There is no free ride. If we can't afford it we should 'fess up and put it to the electorate.
I think that's (assigned patients) the minority now, as there is an incentive (comprehensive care capitation) for all FHG/CCM physicians to sign them up.
I'm sure I can find the breakdown somewhere.
But the ongoing problem, from an MOHLTC perspective, is that there are still way too many physicians in the FFS-based alphabet models. Whether they are forced to the capitation funded ones, as time goes on, is the subject of debate.
I sense they won't go easily.
Wassup?
Their performance to date varies anywhere from "never heard of them, what are they?" to "yeah, I think I heard of them, what are they supposed to do again?" Somewhat of a concern to Central, I imagine as one of their subtle roles was to lift some heat off the Minister.
I hear it is not working as well as planned.
The picture of a masked Minister (sounds like a perennially losing WWF character) at BCH with the supervisor, parent and newborn is hysterical!
By the way, I suspect the infection control folks across the province are somewhat displeased with the message the picture sends. Here we have the Minister putting a silly photo op ahead of keeping people with simple infections out of a hospital filled with immune compromised people (i.e., if you are sick, don't come visit).
A balance between the constant desire to show how caring and in charge the MOHLTC is, particulrly in tough times; against the "don't do anything, "it will go away philosophy" - in this case most within central think it missed but the political advisors thought it would be of value.
LHINs - were/are first designed to keep heat off the Minister - are working well in that role.
With four more years, we really can't concentrate on much.
Finally you're shedding "tiers" for the Health Care system.
The picture. It speaks for itself.
Well, it's off to work again. In Ontario Health Care Lite.

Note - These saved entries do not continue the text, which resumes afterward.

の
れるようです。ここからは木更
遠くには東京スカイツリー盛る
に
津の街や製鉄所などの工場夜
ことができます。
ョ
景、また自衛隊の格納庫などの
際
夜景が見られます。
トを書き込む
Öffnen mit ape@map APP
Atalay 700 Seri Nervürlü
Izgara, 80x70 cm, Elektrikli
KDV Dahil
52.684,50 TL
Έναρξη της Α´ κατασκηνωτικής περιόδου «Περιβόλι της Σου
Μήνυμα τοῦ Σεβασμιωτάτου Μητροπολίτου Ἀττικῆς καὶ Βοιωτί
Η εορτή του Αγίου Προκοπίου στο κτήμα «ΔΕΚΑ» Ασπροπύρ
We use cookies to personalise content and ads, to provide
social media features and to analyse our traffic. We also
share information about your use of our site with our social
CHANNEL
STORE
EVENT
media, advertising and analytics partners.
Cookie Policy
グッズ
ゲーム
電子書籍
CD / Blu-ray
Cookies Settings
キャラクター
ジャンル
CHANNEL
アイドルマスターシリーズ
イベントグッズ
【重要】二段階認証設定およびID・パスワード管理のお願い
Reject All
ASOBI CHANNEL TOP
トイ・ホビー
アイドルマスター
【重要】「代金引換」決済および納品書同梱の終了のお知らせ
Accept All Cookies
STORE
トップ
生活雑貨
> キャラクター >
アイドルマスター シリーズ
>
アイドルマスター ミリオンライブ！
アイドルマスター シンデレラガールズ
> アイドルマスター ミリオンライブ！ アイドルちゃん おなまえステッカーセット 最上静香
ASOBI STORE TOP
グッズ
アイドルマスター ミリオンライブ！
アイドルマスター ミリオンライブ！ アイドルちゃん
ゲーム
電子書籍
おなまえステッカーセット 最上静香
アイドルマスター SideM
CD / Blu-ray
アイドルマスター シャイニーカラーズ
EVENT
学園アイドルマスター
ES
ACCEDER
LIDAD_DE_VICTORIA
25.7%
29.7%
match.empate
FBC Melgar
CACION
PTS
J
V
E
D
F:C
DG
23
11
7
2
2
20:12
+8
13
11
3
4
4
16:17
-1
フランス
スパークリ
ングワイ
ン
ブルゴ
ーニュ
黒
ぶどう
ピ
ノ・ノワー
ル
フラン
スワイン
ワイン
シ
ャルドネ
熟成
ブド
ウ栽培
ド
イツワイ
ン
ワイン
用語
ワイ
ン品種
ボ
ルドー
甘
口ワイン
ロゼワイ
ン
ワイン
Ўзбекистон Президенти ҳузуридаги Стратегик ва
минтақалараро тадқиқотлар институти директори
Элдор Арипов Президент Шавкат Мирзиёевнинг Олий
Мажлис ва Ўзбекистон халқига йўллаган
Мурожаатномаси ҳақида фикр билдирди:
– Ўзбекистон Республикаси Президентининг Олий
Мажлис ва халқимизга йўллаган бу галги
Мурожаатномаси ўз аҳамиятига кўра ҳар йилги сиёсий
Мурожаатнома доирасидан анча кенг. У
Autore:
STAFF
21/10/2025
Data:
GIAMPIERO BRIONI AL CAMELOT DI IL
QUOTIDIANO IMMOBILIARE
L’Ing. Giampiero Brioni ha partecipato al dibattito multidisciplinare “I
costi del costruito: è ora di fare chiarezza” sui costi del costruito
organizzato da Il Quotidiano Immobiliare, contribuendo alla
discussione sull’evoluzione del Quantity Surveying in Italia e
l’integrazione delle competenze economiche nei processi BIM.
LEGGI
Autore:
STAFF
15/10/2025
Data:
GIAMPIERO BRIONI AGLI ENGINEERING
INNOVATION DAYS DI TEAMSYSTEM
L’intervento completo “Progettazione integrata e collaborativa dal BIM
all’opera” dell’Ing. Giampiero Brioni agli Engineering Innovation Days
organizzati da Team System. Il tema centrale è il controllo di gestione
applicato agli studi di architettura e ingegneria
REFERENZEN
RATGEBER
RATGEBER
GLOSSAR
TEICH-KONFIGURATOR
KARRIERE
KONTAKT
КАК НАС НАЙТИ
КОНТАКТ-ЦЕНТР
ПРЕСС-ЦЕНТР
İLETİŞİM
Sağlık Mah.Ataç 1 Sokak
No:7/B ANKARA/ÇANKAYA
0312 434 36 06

The other provinces are breaking down the doors to get what only we have.
It is really interesting how "the picture" is viewed at central.
One group supports that it is a clear and good poltical response to the issue in western GTA area for strong response to community concerns. Maybe 20%.

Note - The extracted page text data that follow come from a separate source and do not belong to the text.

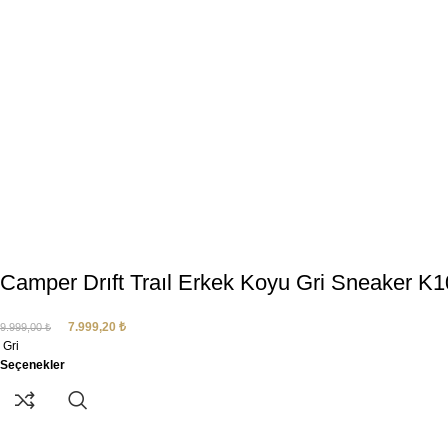
Camper Drıft Traıl Erkek Koyu Gri Sneaker K
7.999,20
₺
9.999,00
₺
Gri
Seçenekler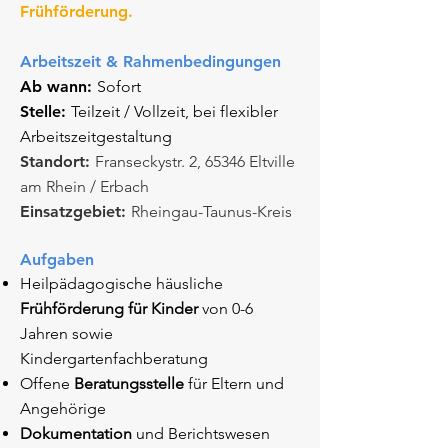
Frühförderung.
Arbeitszeit & Rahmenbedingungen​
Ab wann:
Sofort
Stelle:
Teilzeit / Vollzeit
​​, bei
flexibler
Arbeitszeitgestaltung
Standort:
Franseckystr. 2, 65346 Eltville
am Rhein / Erbach
Einsatzgebiet:
Rheingau-Taunus-Kreis
Aufgaben
Heilpädagogische häusliche
Frühförderung für Kinder
von 0-6
Jahren sowie
Kindergartenfachberatung
Offene
Beratungsstelle
für Eltern und
Angehörige
Dokumentation
und Berichtswesen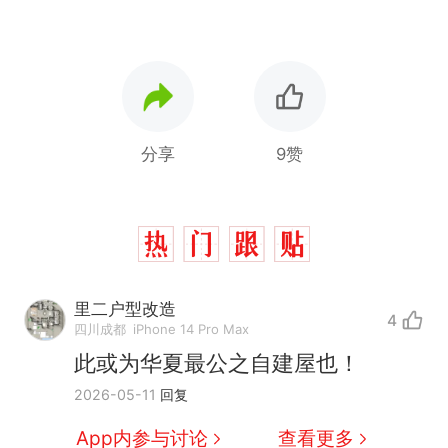
分享
9赞
十多万人报名的考试，成绩
热
全部作废，公平么？
里二户型改造
4
那个在床头放菜刀的女孩，
新
四川成都
iPhone 14 Pro Max
因老师一句“跟我回家”改写了
此或为华夏最公之自建屋也！
人生
搬家报价570元，搬到楼下交
2026-05-11
回复
5060元才肯搬上楼！女子傻眼
了……
空调24小时开着反而更省电？
App内参与讨论
查看更多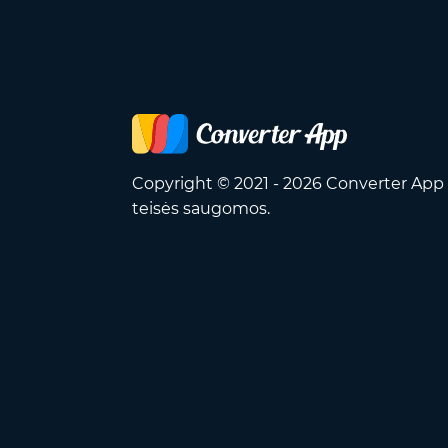
Copyright © 2021 - 2026 Converter App 
teisės saugomos.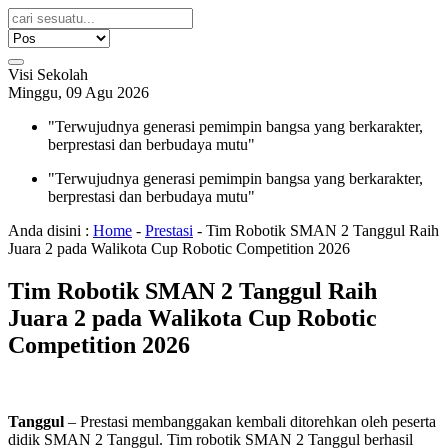
Visi Sekolah
Minggu, 09 Agu 2026
"Terwujudnya generasi pemimpin bangsa yang berkarakter,
berprestasi dan berbudaya mutu"
"Terwujudnya generasi pemimpin bangsa yang berkarakter,
berprestasi dan berbudaya mutu"
Anda disini :
Home
-
Prestasi
-
Tim Robotik SMAN 2 Tanggul Raih
Juara 2 pada Walikota Cup Robotic Competition 2026
Tim Robotik SMAN 2 Tanggul Raih
Juara 2 pada Walikota Cup Robotic
Competition 2026
Tanggul
– Prestasi membanggakan kembali ditorehkan oleh peserta
didik SMAN 2 Tanggul. Tim robotik SMAN 2 Tanggul berhasil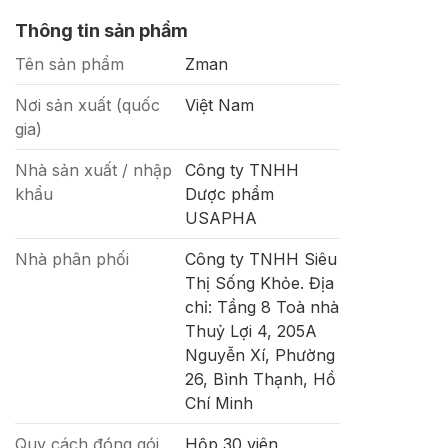
Thông tin sản phẩm
Tên sản phẩm
Zman
Nơi sản xuất (quốc
Việt Nam
gia)
Nhà sản xuất / nhập
Công ty TNHH
khẩu
Dược phẩm
USAPHA
Nhà phân phối
Công ty TNHH Siêu
Thị Sống Khỏe. Địa
chỉ: Tầng 8 Toà nhà
Thuỷ Lợi 4, 205A
Nguyễn Xí, Phường
26, Bình Thạnh, Hồ
Chí Minh
Quy cách đóng gói
Hộp 30 viên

40% don't care they are so fed up.
40% view it as a sad reflection on how bad it has become, that a response to "issues" in a community, is felt to be "dealt" with by "that" picture.
Central isn't going to change if that "picture" can make it out into the public realm. Geeez, it is discouraging.
and I hear that various health regions across the nation are running nasty deficits
As Tragically an OHIPster reminded us, the MOHLTC believes that there are are too many in the ranks of the productive and effective FFS/FHGs and not enough in the ranks of the shirking, unproductive and ineffective FHNOTs.
Our health care system resembles a three legged stool, with the MOHLTC sawing away at the sturdiest of the legs, which it intends to nail to the to the termite infested least sturdy with only one possible conclusion...the two legged stool will topple over.